Risk Prediction Tool Enhances Genetic Testing for Li-Fraumeni Syndrome
Posted on 28 Apr 2026
Li-Fraumeni syndrome is a rare hereditary cancer predisposition most often driven by germline mutations in the TP53 tumor suppressor gene. Determining who should receive TP53 testing remains challenging because commonly used criteria can overlook atypical or limited family histories. Many individuals referred for testing ultimately receive negative results, creating uncertainty for patients and counselors. A new study now has demonstrated that a statistical model can refine risk assessment and better align decisions with clinical judgment.
The University of Texas MD Anderson Cancer Center evaluated LFSPRO, a mathematical risk-prediction model designed to support genetic counseling for Li-Fraumeni syndrome (LFS). LFSPRO integrates complete family history to estimate the probability of carrying a TP53 mutation and to forecast risk for LFS-associated cancers.

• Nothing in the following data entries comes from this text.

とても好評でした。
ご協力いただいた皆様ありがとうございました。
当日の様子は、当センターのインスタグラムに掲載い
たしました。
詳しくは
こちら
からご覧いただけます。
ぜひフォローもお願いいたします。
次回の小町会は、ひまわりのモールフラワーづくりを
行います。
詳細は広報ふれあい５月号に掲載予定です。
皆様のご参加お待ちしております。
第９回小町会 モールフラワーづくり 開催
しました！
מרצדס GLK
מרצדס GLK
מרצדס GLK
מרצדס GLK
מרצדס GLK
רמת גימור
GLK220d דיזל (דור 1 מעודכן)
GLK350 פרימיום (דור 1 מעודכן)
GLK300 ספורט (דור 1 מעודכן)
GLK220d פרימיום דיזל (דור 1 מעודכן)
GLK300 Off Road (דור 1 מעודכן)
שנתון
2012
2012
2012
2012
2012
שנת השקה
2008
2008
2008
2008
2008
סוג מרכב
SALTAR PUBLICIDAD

The model is intended to provide quantitative risk estimates for individuals who may benefit from testing but do not meet National Comprehensive Cancer Network (NCCN) Chompret criteria.

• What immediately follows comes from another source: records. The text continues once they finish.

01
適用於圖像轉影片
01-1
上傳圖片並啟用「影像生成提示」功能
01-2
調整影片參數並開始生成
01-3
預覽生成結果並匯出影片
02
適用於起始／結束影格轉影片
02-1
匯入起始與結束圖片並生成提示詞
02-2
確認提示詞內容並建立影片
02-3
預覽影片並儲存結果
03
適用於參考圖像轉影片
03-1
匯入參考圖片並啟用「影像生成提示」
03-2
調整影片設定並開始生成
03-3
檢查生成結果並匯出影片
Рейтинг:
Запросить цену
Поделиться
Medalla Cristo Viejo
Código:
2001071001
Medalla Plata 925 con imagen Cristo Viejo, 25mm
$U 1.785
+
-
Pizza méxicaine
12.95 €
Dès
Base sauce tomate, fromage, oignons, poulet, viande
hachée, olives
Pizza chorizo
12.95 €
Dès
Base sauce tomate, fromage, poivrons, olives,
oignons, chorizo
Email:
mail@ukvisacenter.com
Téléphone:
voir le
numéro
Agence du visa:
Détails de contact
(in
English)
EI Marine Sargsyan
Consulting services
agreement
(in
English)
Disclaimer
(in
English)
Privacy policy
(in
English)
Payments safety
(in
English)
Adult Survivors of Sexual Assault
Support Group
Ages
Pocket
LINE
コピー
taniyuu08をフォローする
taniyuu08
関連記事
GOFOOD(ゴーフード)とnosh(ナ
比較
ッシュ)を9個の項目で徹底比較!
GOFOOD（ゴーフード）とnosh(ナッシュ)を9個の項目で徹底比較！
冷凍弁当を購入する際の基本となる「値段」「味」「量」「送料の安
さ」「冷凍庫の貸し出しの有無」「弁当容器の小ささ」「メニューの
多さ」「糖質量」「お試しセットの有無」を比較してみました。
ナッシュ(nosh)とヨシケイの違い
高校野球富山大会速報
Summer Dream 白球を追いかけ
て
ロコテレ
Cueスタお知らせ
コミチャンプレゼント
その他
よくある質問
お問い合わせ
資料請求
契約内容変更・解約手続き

In a prospective validation study, four genetic counselors applied LFSPRO during standard sessions with 178 individuals who also underwent germline TP53 testing. The approach reflected real-world practice, with limited family history collected within 30 minutes and most counselees testing negative. The evaluation assessed how LFSPRO informed clinical decision-making and how its outputs compared with counselors’ judgments.
LFSPRO showed strong predictive performance for individual TP53 mutation probabilities and significantly outperformed the Chompret criteria across sensitivity, specificity, and positive and negative predictive values. Genetic counselors reported close concordance between LFSPRO’s estimates and their own assessments and indicated they were comfortable sharing model results with patients and families.
Findings were published in The American Journal of Human Genetics in 2026. The researchers noted that accurate identification of individuals with LFS has major implications for cancer screening and prevention, and that accessible, user-friendly tools in community settings could increase detection of at-risk individuals and enable timely surveillance strategies.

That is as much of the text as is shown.